**THE TASK**
Apart from the pictures, reproduce the data below exactly as it stands.

BEGIN DATA EXCERPTS

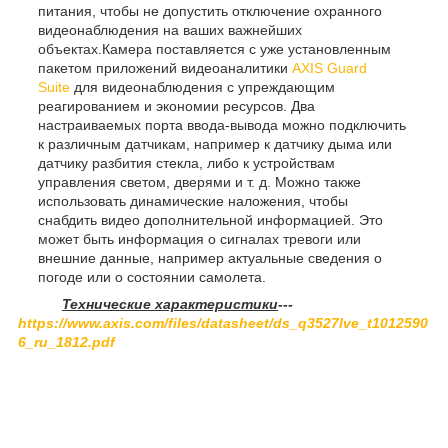
питания, чтобы не допустить отключение охранного
видеонаблюдения на ваших важнейших
объектах.Камера поставляется с уже установленным
пакетом приложений видеоаналитики
AXIS Guard
Suite
для видеонаблюдения с упреждающим
реагированием и экономии ресурсов. Два
настраиваемых порта ввода-вывода можно подключить
к различным датчикам, например к датчику дыма или
датчику разбития стекла, либо к устройствам
управления светом, дверями и т. д. Можно также
использовать динамические наложения, чтобы
снабдить видео дополнительной информацией. Это
может быть информация о сигналах тревоги или
внешние данные, например актуальные сведения о
погоде или о состоянии самолета.
Технические характеристики
---
https://www.axis.com/files/datasheet/ds_q3527lve_t1012590
6_ru_1812.pdf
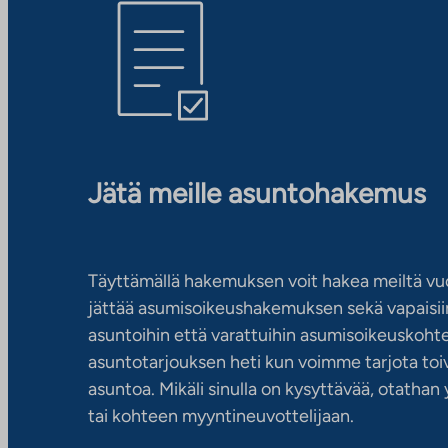
Jätä meille asuntohakemus
Täyttämällä hakemuksen voit hakea meiltä vu
jättää asumisoikeushakemuksen sekä vapaisiin
asuntoihin että varattuihin asumisoikeuskohtei
asuntotarjouksen heti kun voimme tarjota toiv
asuntoa. Mikäli sinulla on kysyttävää, otatha
tai kohteen myyntineuvottelijaan.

END DATA EXCERPTS

**EXERCISE SOLUTION**
питания, чтобы не допустить отключение охранного
видеонаблюдения на ваших важнейших
объектах.Камера поставляется с уже установленным
пакетом приложений видеоаналитики
AXIS Guard
Suite
для видеонаблюдения с упреждающим
реагированием и экономии ресурсов. Два
настраиваемых порта ввода-вывода можно подключить
к различным датчикам, например к датчику дыма или
датчику разбития стекла, либо к устройствам
управления светом, дверями и т. д. Можно также
использовать динамические наложения, чтобы
снабдить видео дополнительной информацией. Это
может быть информация о сигналах тревоги или
внешние данные, например актуальные сведения о
погоде или о состоянии самолета.
Технические характеристики
---
https://www.axis.com/files/datasheet/ds_q3527lve_t1012590
6_ru_1812.pdf
Jätä meille asuntohakemus
Täyttämällä hakemuksen voit hakea meiltä vu
jättää asumisoikeushakemuksen sekä vapaisiin
asuntoihin että varattuihin asumisoikeuskohtei
asuntotarjouksen heti kun voimme tarjota toiv
asuntoa. Mikäli sinulla on kysyttävää, otatha
tai kohteen myyntineuvottelijaan.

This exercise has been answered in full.